We want to roll it out over the country and have a Posh Club in every town, funded by the NHS.

How do you keep the LGBT essence of Duckie in each Posh Club created?

Without making a big deal about it our queerness infiltrates the centre of all of Duckie’s projects.  Benders 4EVA innit?

Image by: Georgia Panagi

You have mentioned that you were hoping that in the venue at Brighton it would be quite LGBT, how would that be?

Hmm.  It didn’t work out like that in the end.  The LGBTQ peeps we approached wanted the event to be LGBTQ exclusive, which is not our style. So the Brighton Posh Club is only about 20% LGBTQ  in terms of punters, but the volunteers are probably 80% LGBTQ – that’s Brighton babes.

Is there something that you can change in the organization or set-up of the Posh Club in Brighton that would make it a more reflective club on Duckie and what it is all about?

The venue Ralli Hall is in a middle class area in Hove actually, but we bus all our people in from other more working class areas – the enclaves of Hangleton, Whitehawk and Mouslecomb.

Do your choice of performers change from one Posh Club venue to the other?

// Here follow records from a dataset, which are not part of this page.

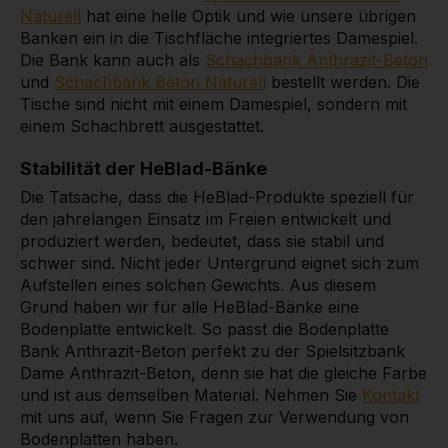
Naturell
hat eine helle Optik und wie unsere übrigen
Banken ein in die Tischfläche integriertes Damespiel.
Die Bank kann auch als
Schachbank Anthrazit-Beton
und
Schachbank Beton Naturell
bestellt werden. Die
Tische sind nicht mit einem Damespiel, sondern mit
einem Schachbrett ausgestattet.
Stabilität der HeBlad-Bänke
Die Tatsache, dass die HeBlad-Produkte speziell für
den jahrelangen Einsatz im Freien entwickelt und
produziert werden, bedeutet, dass sie stabil und
schwer sind. Nicht jeder Untergrund eignet sich zum
Aufstellen eines solchen Gewichts. Aus diesem
Grund haben wir für alle HeBlad-Bänke eine
Bodenplatte entwickelt. So passt die Bodenplatte
Bank Anthrazit-Beton perfekt zu der Spielsitzbank
Dame Anthrazit-Beton, denn sie hat die gleiche Farbe
und ist aus demselben Material. Nehmen Sie
Kontakt
mit uns auf, wenn Sie Fragen zur Verwendung von
Bodenplatten haben.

Yes.  It’s ‘Progressive Working Class Entertainment’ – music, comedy and dance – but some of the five venues are more open minded to experimentation than others. Some just want a knees-up – no questions asked – and some want a bit of artistic examination.

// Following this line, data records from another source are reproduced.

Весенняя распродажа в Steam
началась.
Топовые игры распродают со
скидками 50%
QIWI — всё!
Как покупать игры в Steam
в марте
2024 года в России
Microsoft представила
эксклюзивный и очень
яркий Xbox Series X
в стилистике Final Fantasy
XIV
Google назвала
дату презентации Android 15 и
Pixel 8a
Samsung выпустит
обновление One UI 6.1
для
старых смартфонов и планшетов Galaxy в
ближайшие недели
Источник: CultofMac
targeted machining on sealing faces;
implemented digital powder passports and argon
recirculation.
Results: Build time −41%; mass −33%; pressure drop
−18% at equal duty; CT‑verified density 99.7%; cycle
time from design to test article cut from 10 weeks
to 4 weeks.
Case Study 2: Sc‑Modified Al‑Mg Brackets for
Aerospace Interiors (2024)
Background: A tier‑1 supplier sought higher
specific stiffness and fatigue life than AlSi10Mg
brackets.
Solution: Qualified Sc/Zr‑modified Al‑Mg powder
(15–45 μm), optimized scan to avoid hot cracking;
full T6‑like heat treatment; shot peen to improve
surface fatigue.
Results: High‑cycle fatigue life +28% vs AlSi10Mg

Have you ever had any complaints or concerns from the attendees about the identity or sexuality of the performers?

The Hackney Black Afro-Caribbean Christian people that come to the club in Hackney are SO surprisingly open minded and queer friendly. It’s all very post modern, like how Jacques Deriida explained. The opposite of all we were taught is true. Or maybe Hackney is just so left wing that this message of acceptance has been embedded in the older black community.

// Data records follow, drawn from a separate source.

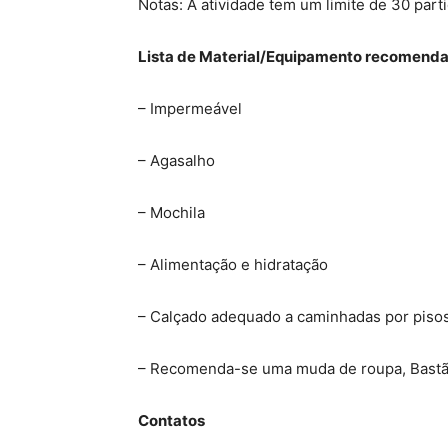
Notas: A atividade tem um limite de 30 parti
Lista de Material/Equipamento recomend
– Impermeável
– Agasalho
– Mochila
– Alimentação e hidratação
– Calçado adequado a caminhadas por pisos
– Recomenda-se uma muda de roupa, Bast
Contatos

Have the performances at the Posh Club always been a little risqué?

In Hackney or Elepant & Castle yes, in Crawley No.  The working class audience are either very liberal (Hackney, Elephant) or very conservative (Crawley), depending on the area.

Do you perceive that the attendees of the Posh Club are pro LGBT rights?

In London, yes.  In the sticks, slowly.

What is your main message to the people attending the Posh Club?

Keep glamorous!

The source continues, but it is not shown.